Aparté économique : si les entreprises du Web peuvent disposer quasi gratuitement des données privées de leurs utilisateurs, ce n'est pas une surprise. C'est la manifestation d'un phénomène économique bien connu. L'économiste Akerlov a publié en 1970 un article sur les conséquences de l'asymétrie de l'information dans le marché des voitures d'occasion - l'incapacité à connaître la qualité et donc la valeur véritable des voitures en vente.

Cet article, rejeté par 3 journaux universitaires qui le considéraient trivial, est aujourd'hui l'un des plus cités au monde et a valu à son auteur, 30 ans plus tard, le prix Nobel d'économie. Sa conclusion: l'asymétrie de l'information peut faire s'écrouler un marché. L'exemple le plus poignant est la crise des subprimes qui a plongé l'économie mondiale dans une récession il y a quelques années : face à l'impossibilité de savoir quels emprunts immobiliers étaient viciés et dans quels véhicules financiers dérivés et opaques ils étaient cachés, le marché s'est tout simplement effondré.

Dans le cadre des données personnelles, la situation est marginalement différente : l'asymétrie de l'information a été totale depuis le début (aucune information sur l'usage des données n'est fournie aux utilisateurs), si bien que le marché n'a jamais pu se construire. À ce titre, le travail de Jaron Lanier est intéressant à explorer.

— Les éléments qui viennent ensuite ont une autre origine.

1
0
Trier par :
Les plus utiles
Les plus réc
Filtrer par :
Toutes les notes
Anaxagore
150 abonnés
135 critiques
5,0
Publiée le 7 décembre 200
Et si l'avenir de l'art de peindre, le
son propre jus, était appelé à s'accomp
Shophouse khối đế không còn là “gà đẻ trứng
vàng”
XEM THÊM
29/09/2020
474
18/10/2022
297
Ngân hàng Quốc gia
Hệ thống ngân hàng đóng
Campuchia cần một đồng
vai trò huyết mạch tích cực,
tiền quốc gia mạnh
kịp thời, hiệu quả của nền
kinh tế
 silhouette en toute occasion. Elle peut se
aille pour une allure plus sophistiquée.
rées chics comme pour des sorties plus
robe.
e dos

Chez Stample, nous nous intéressons aussi à la question de la décentralisation. Pour aller plus loin encore dans le sens de la souveraineté individuelle, l'objectif serait de permettre aux utilisateurs de choisir exactement où leurs données sont stockées, indépendamment du service utilisé. Autrement dit, de leur permettre de "changer de banque" si celle qu'ils utilisent ne leur convient plus. C'est un sujet important, sur lequel travaille une communauté internationale de développeurs (et notamment Tim Berners-Lee lui-même) depuis plusieurs années. Mais c'est encore en phase de recherche et il est à l'heure d'aujourd'hui trop tôt pour donner des pronostics sur l'arrivée à maturité de cette technologie.

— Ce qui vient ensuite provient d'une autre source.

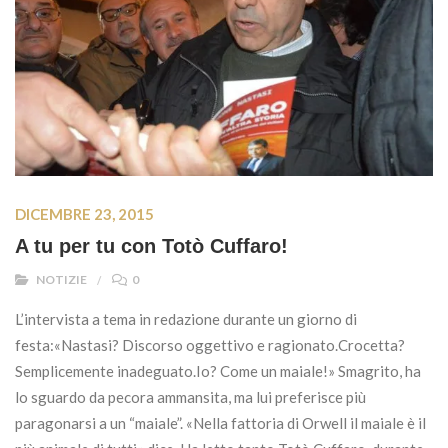
DICEMBRE 23, 2015
A tu per tu con Totò Cuffaro!
NOTIZIE
0
L’intervista a tema in redazione durante un giorno di
festa:«Nastasi? Discorso oggettivo e ragionato.Crocetta?
Semplicemente inadeguato.Io? Come un maiale!» Smagrito, ha
lo sguardo da pecora ammansita, ma lui preferisce più
paragonarsi a un “maiale”. «Nella fattoria di Orwell il maiale è il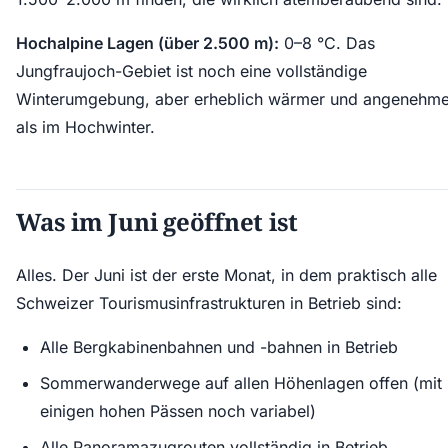
Hochalpine Lagen (über 2.500 m):
0–8 °C. Das
Jungfraujoch-Gebiet ist noch eine vollständige
Winterumgebung, aber erheblich wärmer und angenehme
als im Hochwinter.
Was im Juni geöffnet ist
Alles. Der Juni ist der erste Monat, in dem praktisch alle
Schweizer Tourismusinfrastrukturen in Betrieb sind:
Alle Bergkabinenbahnen und -bahnen in Betrieb
Sommerwanderwege auf allen Höhenlagen offen (mit
einigen hohen Pässen noch variabel)
Alle Panoramazugrouten vollständig in Betrieb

Comment protéger ses données ?

Il ne devrait pas incomber aux individus de protéger leurs données. L'informatique est un univers complexe et très technique, et la protection des données soulève des questions qui se facturent en milliards d'euros. Ce sont les Etats et les entreprises qui doivent développer des outils. Néanmoins, voici deux conseils élémentaires:

  1. Si vous voulez que vos données restent absolument privées, ne les mettez pas en ligne. Si vous faites cela, n'oubliez pas de faire des copies de sauvegarde ! Et sachez que, si vous êtes un criminel, vous n'empêcherez pas pour autant les services secrets d'accéder à vos données s'il le souhaitent vraiment.
  2. Gardez l’œil ouvert pour l'émergence de services comme Stample, qui vous proposent des conditions d'utilisation claires et respectueuses. Ils sont encore très rares pour le moment, mais pourraient bien se généraliser dans les années à venir.